Establishing a New CDOS Graduation
In April 2013, the Board of Regents adopted regulations containing procedures through which students with disabilities may exit school with a CDOS Commencement Credential as a supplement to a regular high school diploma or, for a student with a disability who is unable to earn a regular diploma, as the student’s exiting credential. At the Regents March 2016 meeting, the Board took emergency action to amend sections 100.5 and 100.6 of regulations to establish a Career Development Occupational Studies (CDOS) graduation pathway option, culminating with a Regents high school diploma. The new CDOS graduation pathway is available to all students, beginning in June 2016.
The new “4+CDOS Pathway to a high school diploma” will allow students to graduate with a Regents diploma when they have demonstrated the state’s standards for academic achievement in math, English, science, social studies, and the state’s standards for essential work-readiness, knowledge and skills necessary for successful employment after high school. There are two options by which students may meet the CDOS criterion:
• Develop a Career Plan.
• Demonstrate achievement at the commencement level of CDOS learning standards.
• Complete at least 216 hours of CTE coursework and /or work-based learning, with at least 54 hours in work-based learning experiences.

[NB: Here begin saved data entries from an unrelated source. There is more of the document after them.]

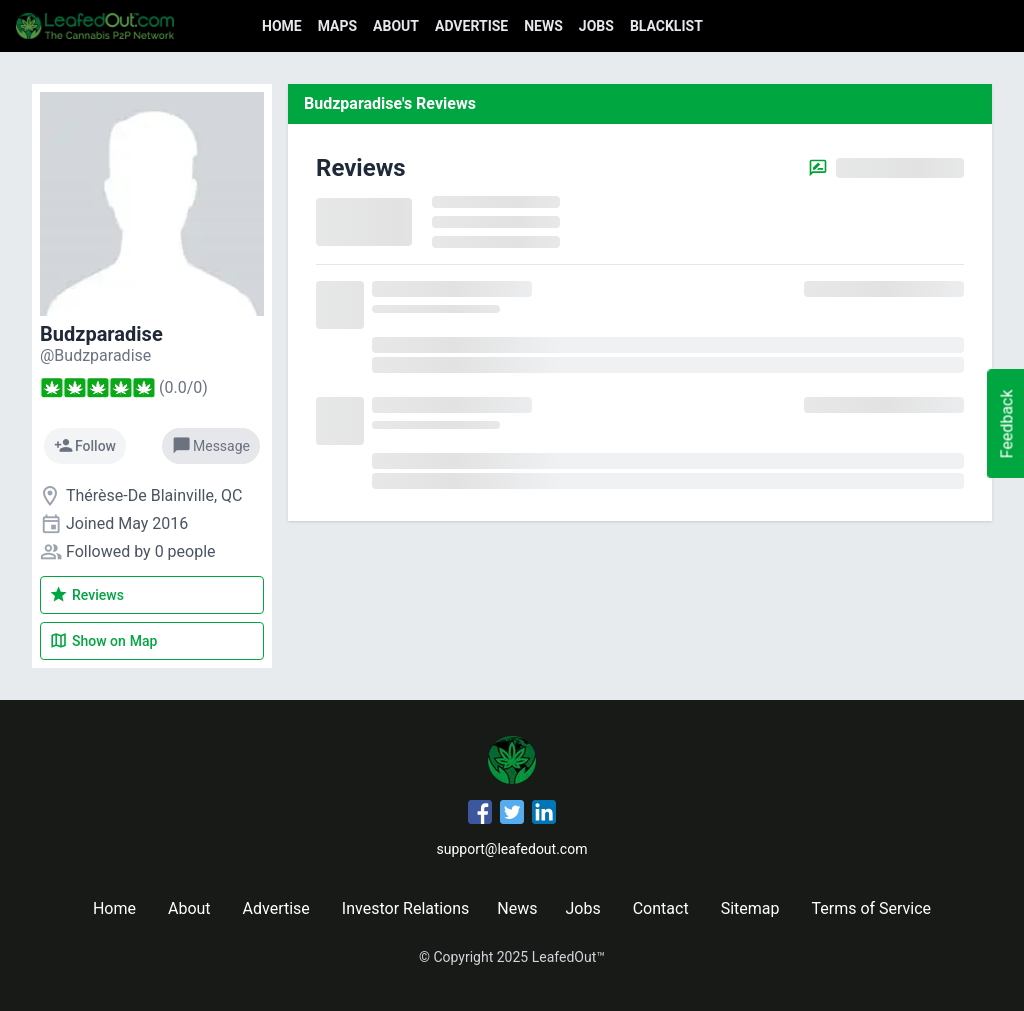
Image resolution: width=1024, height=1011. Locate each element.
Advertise (471, 26)
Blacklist (666, 26)
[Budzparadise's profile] (95, 355)
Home (282, 26)
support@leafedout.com (512, 849)
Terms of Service (871, 908)
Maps (337, 26)
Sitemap (750, 908)
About (396, 26)
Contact (661, 908)
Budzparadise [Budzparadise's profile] (101, 334)
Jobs (596, 26)
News (543, 26)
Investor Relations (405, 908)
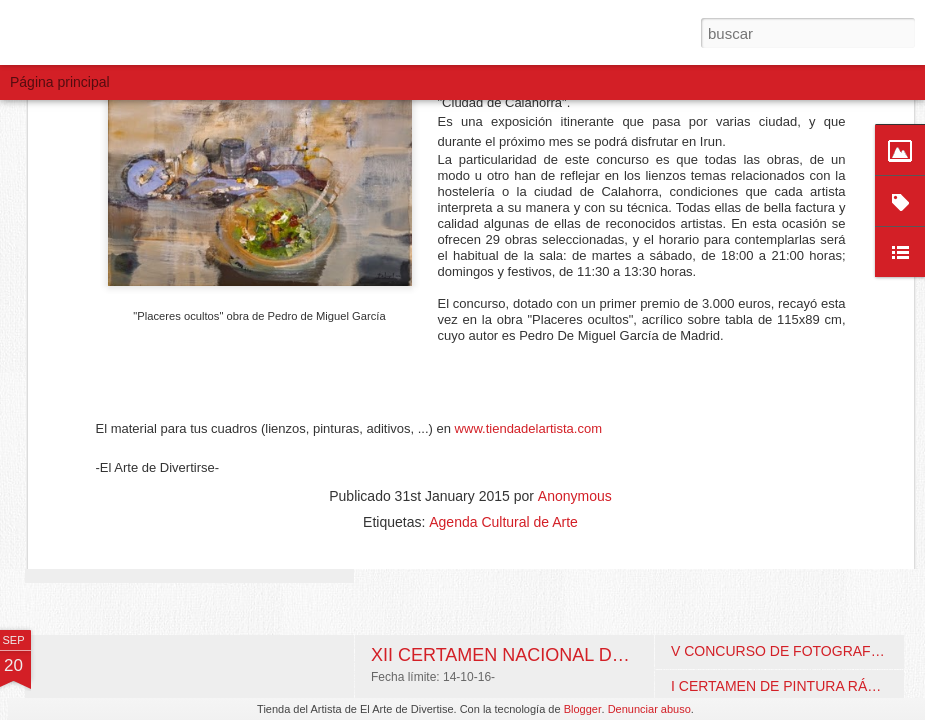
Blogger (583, 709)
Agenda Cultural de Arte (503, 332)
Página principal (60, 82)
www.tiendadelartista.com (528, 238)
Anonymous (575, 306)
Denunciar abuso (649, 709)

• Complete an employability profile.
In lieu of option 1, meet the requirements for a nationally recognized work readiness credential such as one of the following:
• National Work Readiness Credential
• SkillsUSA Work Force Ready Employability Assessment
• National Career Readiness Certificate WorkKeys – (ACT)
• Comprehensive Adult Student Assessment Systems Workforce Skills Certification System
Expanding Appeals of Regents Examinations
The Regents unanimously passed an emergency action item amending section 100.5(d)(7) of regulations, relating to appeals of Regents examinations passing scores. Effective June 2016, the amended regulation extends the range for which an appeal may be granted, from 62 to 64, to 60 to 64; and deletes the criterion that the student has a 95 percent attendance rate. The remaining criteria that must be met by students in order to be granted such an appeal are:
1. Have taken the Regents examination under appeal at least twice.
2. Present evidence that the student has taken advantage of academic help.
3. Have a passing course average in the subject area.
4. Be recommended for an exemption to the graduation requirement by the teacher or department chairperson.
Annual Professional Performance Reviews
Near the close of the full board meeting Regent Judith Johnson strongly expressed the need to include the annual professional performance review (APPR) system as an agenda item for the next Regents meeting, on April 18 and 19. She said there remains a need to review all aspects of APPR requirements including the timeline for all school districts to transition to section 3012-d systems, as well as the system’s “matrix” and component requirements. Commissioner Elia agreed to include APPR as an agenda item, but also pointed out that school districts will have had 18 months to put the new system in place and that the department is working with superintendents in this regard.